Я замолчал, посмотрел на монахов и спросил:
– О чём эта притча? Разве о том, чтобы, познав свою ничтожность, зарыть данный Богом от рождения талант и способности «в землю» и ничего не делать, уповая в смирении лишь на то, что всё в руках Божьих и не может человек ступить или что-то сделать без его воли? Разве этого ждёт от нас Бог? Разве для этого нам даны сердце, разум, воля и способности? Кому сколько дано, с того столько и спросится. Каждому из нас дарованы Господом свои способности и таланты, и мы их должны развивать и использовать на благо мира, нашего общего мира, который сотворён и принадлежит Богу и дарован нам для мудрого управления и пользования. Но этот путь добровольного сознания. Только те, кто чувствуют, кто готов идти по нему, примет новый Устав, остальные вправе зарыть свой талант в землю. Каждый должен сам решить. Но не будет никаких препятствий тому, кто захочет покинуть общину. Я обещаю всяческое содействие в переселение на новое место, которое изберёт сам человек. Пока я хотел бы остановиться на этих двух основных моментах жизни в нашей будущей обновлённой общине. Через неделю мы с вами соберёмся и обсудим обновлённый Устав. За пару дней до сбора я вышлю его каждому из вас. Если кому, что непонятно, обращайтесь в любое время. Я с радостью объясню.
Я оглядел всех. Все молчали.
Только Фивий задумчиво протянул:
– Трудно пока судить, ведь ничего конкретного мы пока не узнали. Сначала надо ознакомиться с новым Уставом.
– Я должен буду на это время уехать в обсерваторию, чтобы всё ещё раз сверить с материалами отца Окимия и составить окончательный текст Устава, который мы должны будем обсудить и принять. За меня, как и при прежнем настоятеле, остаётся брат Фивий. Вы же, брат Фивий, не отказываетесь от своей должности заместителя?
– Нет. Не отказываюсь, – несколько громче, чем это требовалось, сказал Фивий. И видимо поняв, что горячится, сбавил тон, – я нужен монахам и пастве, и потому, должен продолжить свою работу.
Я согласно кивнул:
– Очень хорошо. А теперь нас ждут дела.
Все встали.
«Молитву! Молитву читай! – стукнуло в ухо.
Я опомнился и начал произносить слова молитвы.
После молитвы все раскланялись друг с другом и потянулись к выходу. Последним выходил Фивий.
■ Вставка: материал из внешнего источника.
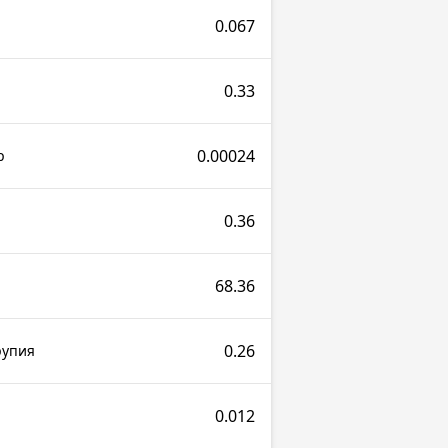
0.067
0.33
0.00024
р
0.36
68.36
0.26
рупия
0.012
– Брат Фивий, я бы хотел переговорить с вами, – окликнул его я.
Он обернулся:
– Да, конечно, давайте поговорим.
Я спустился с престола и сел в кресло в центре зала, жестом пригласил его сесть рядом. Он степенно уселся, важно расправил складки одежды.
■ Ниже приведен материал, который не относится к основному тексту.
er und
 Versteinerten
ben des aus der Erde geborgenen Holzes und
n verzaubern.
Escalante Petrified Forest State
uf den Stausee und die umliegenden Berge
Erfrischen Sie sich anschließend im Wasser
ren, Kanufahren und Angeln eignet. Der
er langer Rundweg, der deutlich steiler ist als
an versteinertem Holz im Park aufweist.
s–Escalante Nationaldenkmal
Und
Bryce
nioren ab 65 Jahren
– Я хотел поговорить с вами о молодом монахе, который сегодня на площади избивал себя плетью.
Фивий недовольно поджал губы.
– Ведь это по вашему распоряжению?
– Я ничего такого не приказывал.
– Разве? Егорий сам, ни с того, ни с сего начал себя в кровь избивать? А вы даже не в курсе случившегося?
– Я в курсе всего, что происходит в монастыре. Послушник Егорий на исповеди покаялся в своих грехах. И в искупление их…
Я перебил его:
– И во искупление их он должен был изувечить себя? Что за дикость! Вы знали и допустили подобное безобразие! – кровь бросилась мне в лицо, я едва сдерживался, чтобы не закричать. – Вы хладнокровно допустили увечье человека, для которого были духовным наставником. Если вы не можете благотворно воздействовать на душу человека, а заставляете испытывать физические муки, я серьёзно сомневаюсь в вашей компетенции, как духовного наставника. А может быть, вам это доставляет удовольствие?
Фивий резко поднялся:
– Что вы такое говорите! – с негодованием воскликнул он, но взял себя в руки и медленно с достоинством продолжал. – Вы знаете, брат Олаф, мои взгляды на паству и монашескую жизнь, – он помолчал, словно собираясь с мыслями, – я не отрицаю великого значения научных открытий отца Окимия и ваши, – он чуть поклонился в мою сторону, – но должен сказать откровенно, что считаю ошибочным претворения их в жизнь сегодня. Возможно, когда-нибудь, в будущем, когда человек, поборет хотя бы самые страшные свои грехи, он приблизится к порогу их введения, но не теперь. Поверьте! Я вас очень хорошо понимаю, вы искренне хотите сделать как лучше, подвигнуть человечество в его развитии вверх, к Богу. Но уверяю вас, сегодня это никак невозможно! И желание ваше идёт скорее от идеалистической мечтательности, чему, как учёный, был подвержен и отец Окимий, и потому от недопонимания сути человеческой. Простой человек очень далёк от того, чтобы понять свою греховность мыслью. Для него понятны только физические инстинкты, только физическое чувствование, что хорошо, а что плохо. И только страх, что, поощряя свои греховные наклонности, он может быть физически наказан, попасть в ад, может удержать его от гибели.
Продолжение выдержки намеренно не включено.